Talking about the city in isolation of those who inhabit its territories is a common criticism of architectural and urban theory, especially at the height or modernism and the International Style. The early roots of what we now know as ‘modernism’, however, had a strong humanist element. Charles Baudelaire, writing just at the cusp of modernism’s beginnings, and later, Walter Benjamin, writing in its early phase, both identified with the urban character by the name of the flâneur. Baudelaire spoke movingly of how this character was vanishing in his time, as a result of Baron Haussmann’s boulevards, in opposition and competition with the arcades; which were the native haunts, or hunting grounds of the flâneur. By the time Benjamin wrote about the flâneur, however, we have seen the transformation of Paris into a city of boulevards, with the arcades only just surviving as a partly hidden route running North to South of the right bank. Benjamin finds this character interesting and relevant, as have many since.
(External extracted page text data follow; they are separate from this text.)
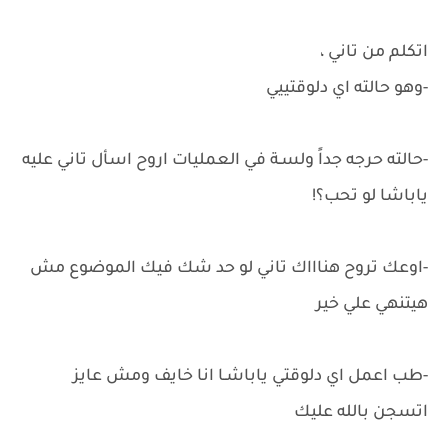
اتكلم من تاني ،
-وهو حالته اي دلوقتييي
-حالته حرجه جداً ولسـة في العمليات اروح اسأل تاني عليه
ياباشا لو تحب؟!
-اوعك تروح هناااك تاني لو حد شك فيك الموضوع مش
هيتنهي علي خير
-طب اعمل اي دلوقتي ياباشـا انا خايف ومش عايز
اتسجن بالله عليك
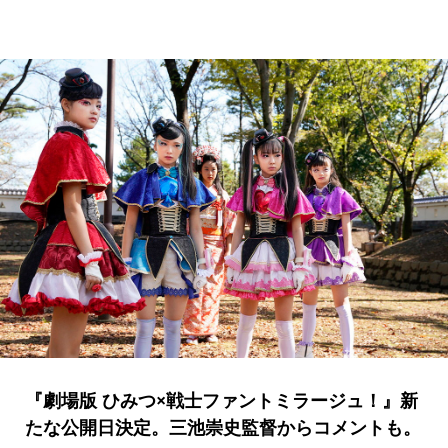
『劇場版 ひみつ×戦士ファントミラージュ！』新
たな公開日決定。三池崇史監督からコメントも。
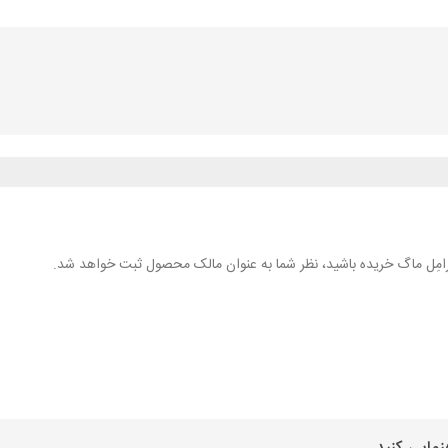
 کارامِل ماگ خریده باشید، نظر شما به عنوان مالک محصول ثبت خواهد شد.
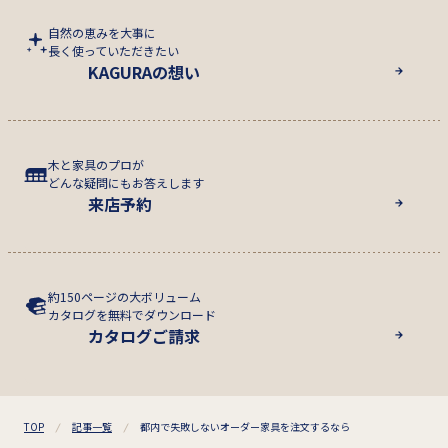
自然の恵みを大事に
長く使っていただきたい
KAGURAの想い
木と家具のプロが
どんな疑問にもお答えします
来店予約
約150ページの大ボリューム
カタログを無料でダウンロード
カタログご請求
TOP
記事一覧
都内で失敗しないオーダー家具を注文するなら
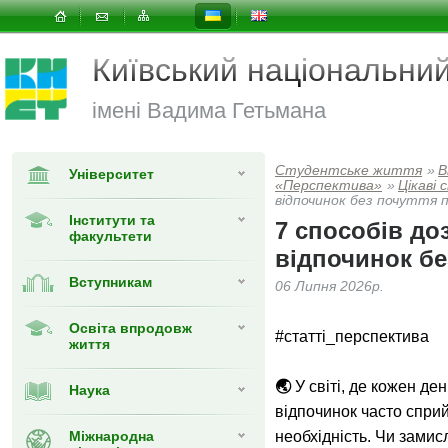
Київський національни
імені Вадима Гетьмана
Студентське життя
»
В
Університет
«Перспектива»
»
Цікаві
відпочинок без почуття 
Інститути та
7 способів до
факультети
відпочинок бе
Вступникам
06 Липня 2026р.
Освіта впродовж
#статті_перспектива
життя
🌏
У світі, де кожен ден
Наука
відпочинок часто сприй
Міжнародна
необхідність. Чи замис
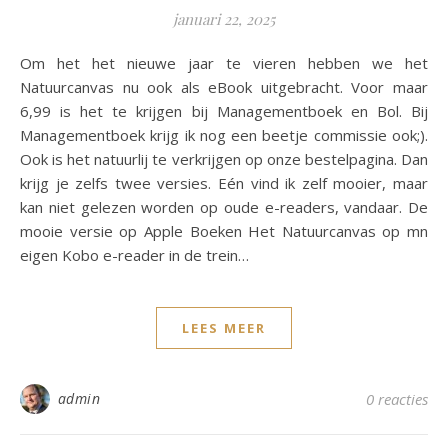
januari 22, 2025
Om het het nieuwe jaar te vieren hebben we het
Natuurcanvas nu ook als eBook uitgebracht. Voor maar
6,99 is het te krijgen bij Managementboek en Bol. Bij
Managementboek krijg ik nog een beetje commissie ook;).
Ook is het natuurlij te verkrijgen op onze bestelpagina. Dan
krijg je zelfs twee versies. Eén vind ik zelf mooier, maar
kan niet gelezen worden op oude e-readers, vandaar. De
mooie versie op Apple Boeken Het Natuurcanvas op mn
eigen Kobo e-reader in de trein…
LEES MEER
admin
0 reacties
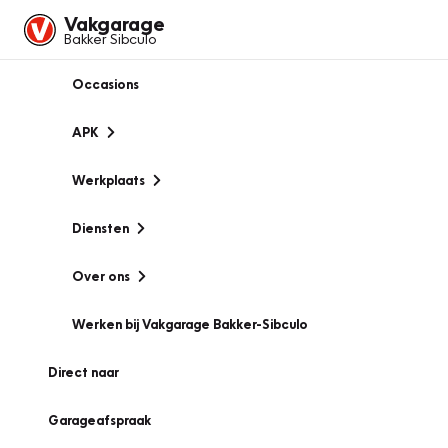
Vakgarage
Bakker Sibculo
Occasions
APK
Werkplaats
Diensten
Over ons
Werken bij Vakgarage Bakker-Sibculo
Direct naar
Garageafspraak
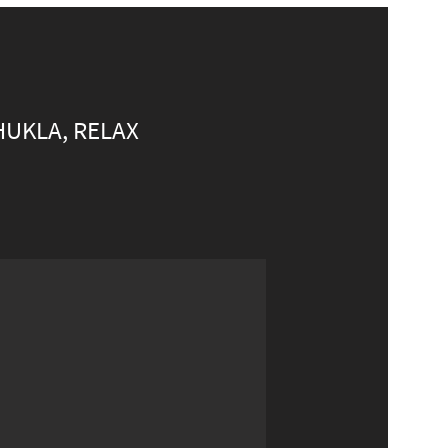
HUKLA, RELAX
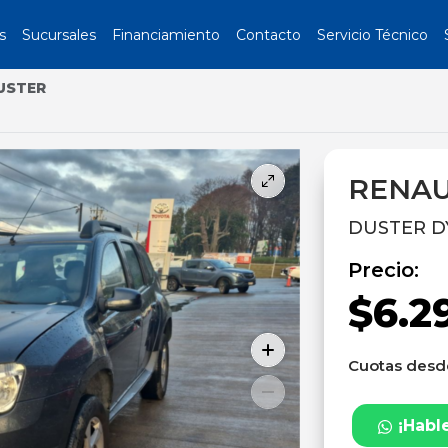
s
Sucursales
Financiamiento
Contacto
Servicio Técnico
USTER
RENAU
DUSTER D
Precio:
$6.2
Cuotas des
¡Habl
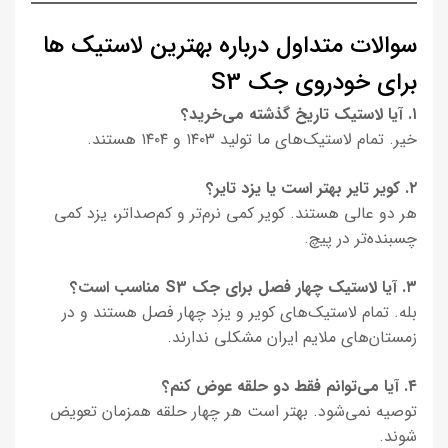
سوالات متداول درباره بهترین لاستیک ها
برای خودروی جک S3
۱. آیا لاستیک تاریخ گذشته می‌خرید؟
خیر. تمام لاستیک‌های ما تولید ۱۴۰۳ و ۱۴۰۴ هستند.
۲. کویر تایر بهتر است یا یزد تایر؟
هر دو عالی هستند. کویر کمی نرم‌تر و کم‌صداتر، یزد کمی
چسبنده‌تر در پیچ.
۳. آیا لاستیک چهار فصل برای جک S3 مناسب است؟
بله. تمام لاستیک‌های کویر و یزد چهار فصل هستند و در
زمستان‌های ملایم ایران مشکلی ندارند.
۴. آیا می‌توانم فقط دو حلقه عوض کنم؟
توصیه نمی‌شود. بهتر است هر چهار حلقه همزمان تعویض
شوند.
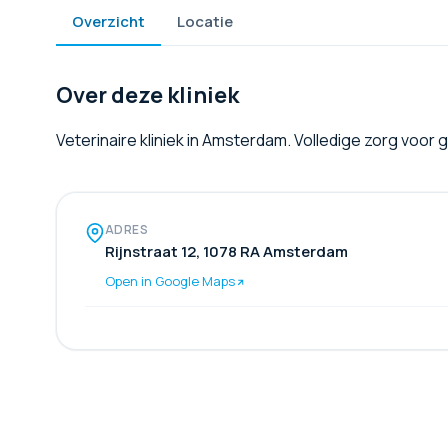
Overzicht
Locatie
Over deze kliniek
Veterinaire kliniek in Amsterdam. Volledige zorg voor
ADRES
Rijnstraat 12, 1078 RA Amsterdam
Open in Google Maps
The leisurely quality of these descriptions fits the style of the flâneur who goes botanizing on the asphalt. But even in those days it was not possible to stroll about everywhere in the city. Before Haussmann wide pavements were rare, and the narrow ones afforded little protection from vehicles. Strolling could hardly have assumed the importance it did without the arcades. Benjamin (1997: 36)

Tim Ingold (2003), drawing on Eric Havelock and Andre Leroi-Gourhain, suggests that different models of reading exist within the medieval and modern mind. The model of the medieval reader is similar to that of a hunter-gatherer, a reader who seeks out meaning in a text, who tracks its smallest signs and identifies trails within the text. Whilst this model still persists in literature to this day, the majority of the admittedly much larger body of written texts are now aimed at readers who expect the progression of information in an orderly, chronological manner of reportage. This suggests a difference in the activity of reading between literature and popular fiction, or investigative journalism and that of the tabloid media. Meaning in this model, which emerged with modernity, is imparted rather than found. These models of spectatorship as active or passive can be found in many other disciplines. The cinema, for example, has spectatorship theory centred around the idea of an active spectator who can create meaning for themselves; and also has theory centred on the passive recipient who is sutured into their entertainment. Put simply, the difference between so-called art-cinema and movies. This dichotomy of spectatorship exists in other art forms as well – the fine arts, architecture, music. It should come as no surprise, then, that the city can be modeled similarly, opposing the flâneur and his ilk to the shopper, the tourist, or the commuter.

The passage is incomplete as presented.